– Чародей знает, где расположено подземелье?

– Оно одно.

– Белая дева – это кесаревна Отрада?

– Она может ею стать... А теперь уходи. Маленький Мир доживает последние мгновения. Лучше быть вне его, когда это случится.

– Мне еще нужно увидеть самого себя. И кесаревну.

– Ты не успеешь.

– Я рискну.

...ше-даль-ше-даль...

– Кесаревна Отрада.

Обвал. Пыльная, душная лавина.

* * *

Этой ночью она не выдержала и смежила веки, и спрессованный ужас сразу же, без предупреждения, ударил ее в лицо и опрокинул, и лишил дыхания. У нее хватило сил только на то, чтобы проснуться живой.

все. Так дальше нельзя... Она лежала и хватала воздух ртом, а в висках билось... нельзя... нельзя... Наконец все занемело внутри, осталась только дрожь.

Тихо-тихо она поднялась с постели, подошла к окну. Там было черно.

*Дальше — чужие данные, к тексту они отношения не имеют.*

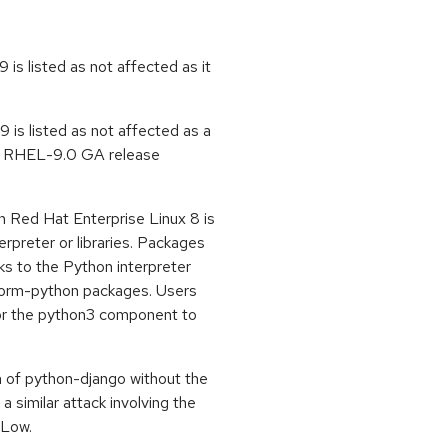
is listed as not affected as it
is listed as not affected as a
he RHEL-9.0 GA release
 Red Hat Enterprise Linux 8 is
erpreter or libraries. Packages
s to the Python interpreter
form-python packages. Users
for the python3 component to
 of python-django without the
 a similar attack involving the
 Low.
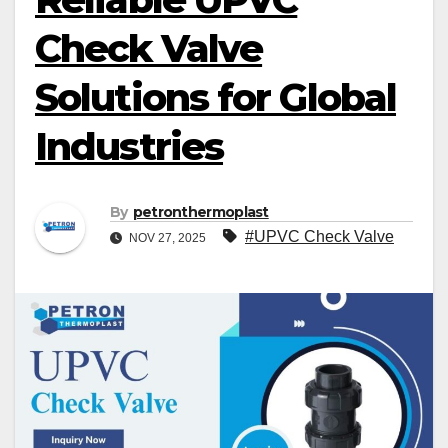
Check Valve
Solutions for Global
Industries
By
petronthermoplast
#UPVC Check Valve
NOV 27, 2025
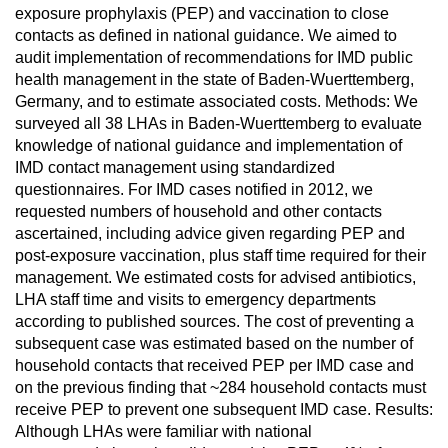
exposure prophylaxis (PEP) and vaccination to close
contacts as defined in national guidance. We aimed to
audit implementation of recommendations for IMD public
health management in the state of Baden-Wuerttemberg,
Germany, and to estimate associated costs. Methods: We
surveyed all 38 LHAs in Baden-Wuerttemberg to evaluate
knowledge of national guidance and implementation of
IMD contact management using standardized
questionnaires. For IMD cases notified in 2012, we
requested numbers of household and other contacts
ascertained, including advice given regarding PEP and
post-exposure vaccination, plus staff time required for their
management. We estimated costs for advised antibiotics,
LHA staff time and visits to emergency departments
according to published sources. The cost of preventing a
subsequent case was estimated based on the number of
household contacts that received PEP per IMD case and
on the previous finding that ~284 household contacts must
receive PEP to prevent one subsequent IMD case. Results:
Although LHAs were familiar with national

После полуночи гасили уличные фонари. Фонарщики ездили на своих скрипучих тележках, запряженных осликами, и гасили стеклянными колпаками на шестах.

Но окно не открыть. Переплет – литая фигурная решетка, вмурованная в стену. Бронза. Она уже пробовала вчера поджечь ее... Но у пламени лампы для этого не хватило сил.

Не слишком понимая, что делает, Отрада натянула кожаный костюм для верховой езды и взяла сапоги в руку. В другую – взяла кошелек, полный нефритовых и серебряных монет. Кошелек был простым мешочком с затягивающейся горловиной.

Мелитта спала. Отрада подошла вплотную к лежанке. Изнутри всплыло и тут же втянулось обратно... это чудовище лежало перед нею, чудовище, преградившее путь к спасению... и то, что она такая простоватая и милая днем лишь маска, чужая кожа...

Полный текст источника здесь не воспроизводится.